Quizá me había dejado encandilar por los encantos de los Eldren, pero no me daba esa impresión. Haría cuanto pudiese por llevar la paz a las arrasadas tierras de Mernadin, aunque ello significara no poder ver nunca más a mis amigos Eldren, a la bella Ermizhad…

Aparté de mi mente el pensamiento y decidí no permanecer más tiempo en Loos Ptokai.

Un sirviente entró en la estancia. Mi heraldo, acompañado de varios mariscales entre los que destacaba el conde Roldero, se habían presentado a las puertas de la ciudad, casi convencidos de que los Eldren me habían dado muerte.

—Sólo creerán que estás ileso si te ven —murmuró Arjavh. Asentí y salí de la sala.

Escuché la voz de mi heraldo mientras me acercaba a los muros de la ciudad.

—Tememos que seáis culpables de una gran traición. Dejadnos ver a nuestro jefe, o su cadáver. Así sabremos lo que debemos hacer —añadió tras una pausa.

Arjavh y yo ascendimos los peldaños que llevaban a las almenas y vi el alivio reflejado en los ojos del heraldo al comprobar que no estaba herido.

—He estado conversando con el príncipe Arjavh —dije—. Y he meditado mucho.
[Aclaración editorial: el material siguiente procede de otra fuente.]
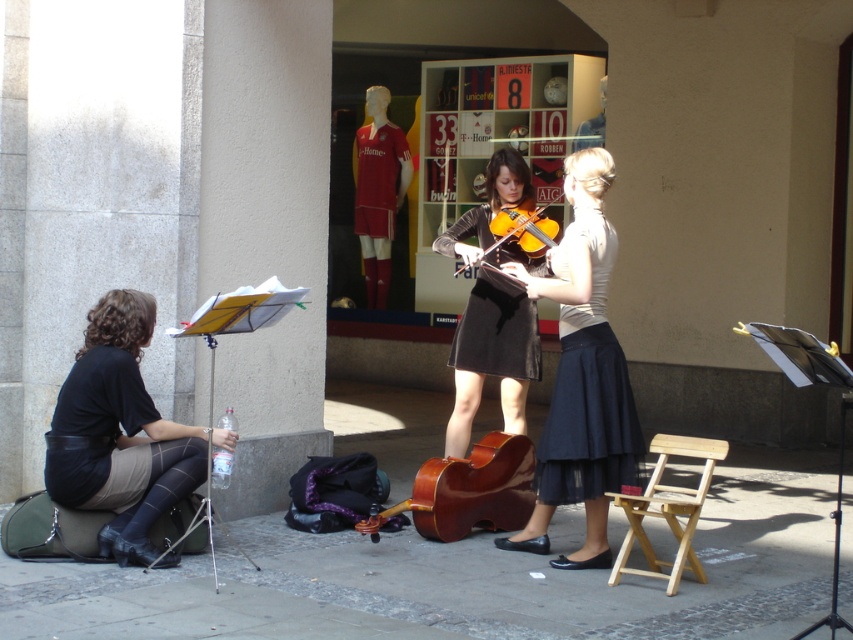 Is point (486, 257) less distant than point (599, 81)?

Yes, point (486, 257) is in front of point (599, 81).

Which of these two, wooden violin at center or smooth leather jacket at upper center, stands shorter?

Standing shorter between the two is wooden violin at center.

Between point (550, 243) and point (584, 138), which one is positioned behind?

Positioned behind is point (584, 138).

You are a GUI agent. You are given a task and a screenshot of the screen. Output one action in this format:
    pyautogui.click(x=<x>, y=<y>)
    Task: Click on the wooden violin at center
    
    Given the screenshot: What is the action you would take?
    pyautogui.click(x=523, y=228)

Is point (62, 413) positioned after point (517, 195)?

No, (62, 413) is closer to viewer.

Who is higher up, black leather skirt at lower left or velvet black skirt at center?

velvet black skirt at center is above.

Is point (78, 413) positioned behind point (502, 280)?

No, (78, 413) is closer to viewer.

This screenshot has width=853, height=640. I want to click on black leather skirt at lower left, so click(x=120, y=435).

Who is positioned more to the right, light wood folding chair at lower right or wooden violin at center?

light wood folding chair at lower right

Does light wood folding chair at lower right have a larger size compared to wooden violin at center?

Correct, light wood folding chair at lower right is larger in size than wooden violin at center.

Measure the distance between point (688, 552) and camera.

Point (688, 552) is 6.82 meters away from camera.

In order to click on light wood folding chair at lower right in this screenshot , I will do `click(666, 509)`. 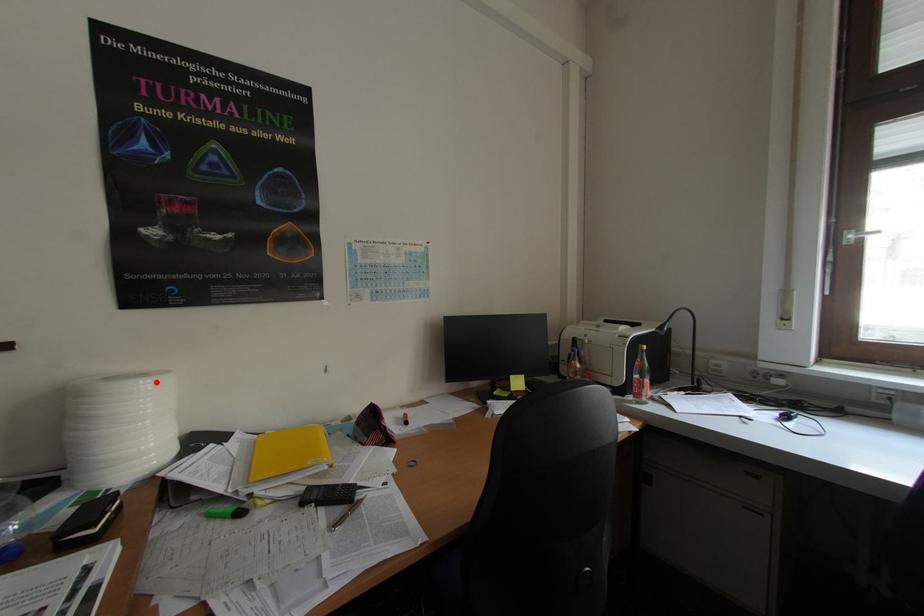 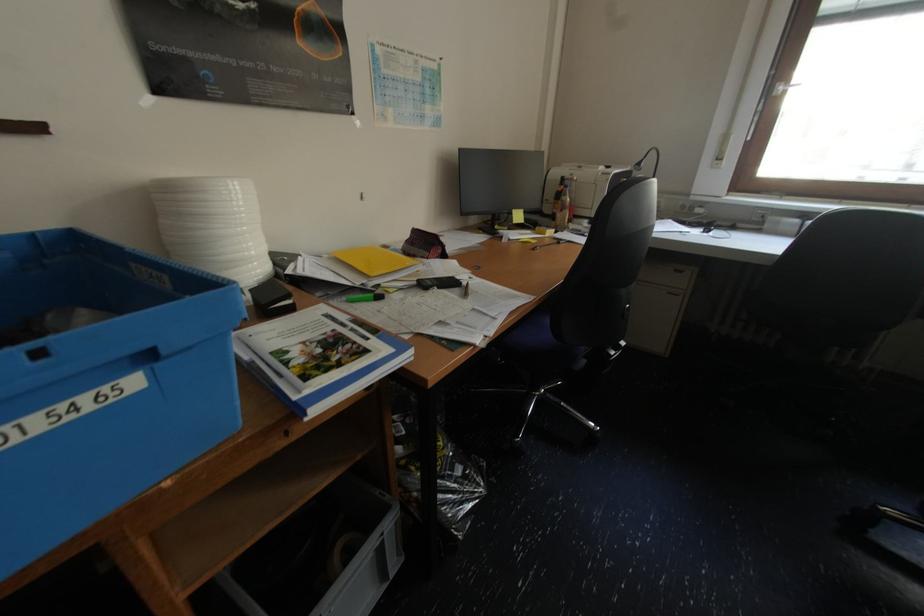 In the second image, find the point that corresponds to the highlighted location in the first image.

(246, 184)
Nuestros hombres están cansados hasta el agotamiento y los Eldren son sólo un puñado. Ésta es la única ciudad que les queda. Podríamos tomar Loos Ptokai, pero no veo razón para hacerlo. Seamos generosos en la victoria, mariscales. Declaremos una tregua…

—¡Una tregua, señor Erekosë! —exclamó el conde Roldero, con los ojos como platos—. ¿Pretendes hurtarnos nuestro premio final? ¿Nuestra última y feroz batalla? ¿Nuestro mayor triunfo? ¡La paz…!

—Sí —asentí—, la paz. Y ahora, regresad y decid a nuestros guerreros que estoy bien.

—Podemos tomar esta ciudad fácilmente, Erekosë —gritó Roldero—. No hay necesidad de hablar de paz. Podemos destruir a los Eldren de una vez y para siempre. ¿Acaso has vuelto a caer víctima de sus encantamientos? ¿Te has dejado confundir una vez más por sus suaves palabras?

—No —respondí—, he sido yo quien lo ha sugerido.

Roldero hizo dar vuelta en torno a sí mismo al caballo, con gesto de impaciencia.

—¡Paz! —masculló, mientras enfilaba hacia el campamento con sus acompañantes—. ¡Nuestro Campeón se ha vuelto loco!

Arjavh se frotó los labios con el dedo.

—Ya han empezado los problemas, por lo que veo.

—Ellos me temen —dije—, y me obedecerán. Sí, me obedecerán…, al menos, por el momento.

—Esperémoslo así —murmuró el príncipe.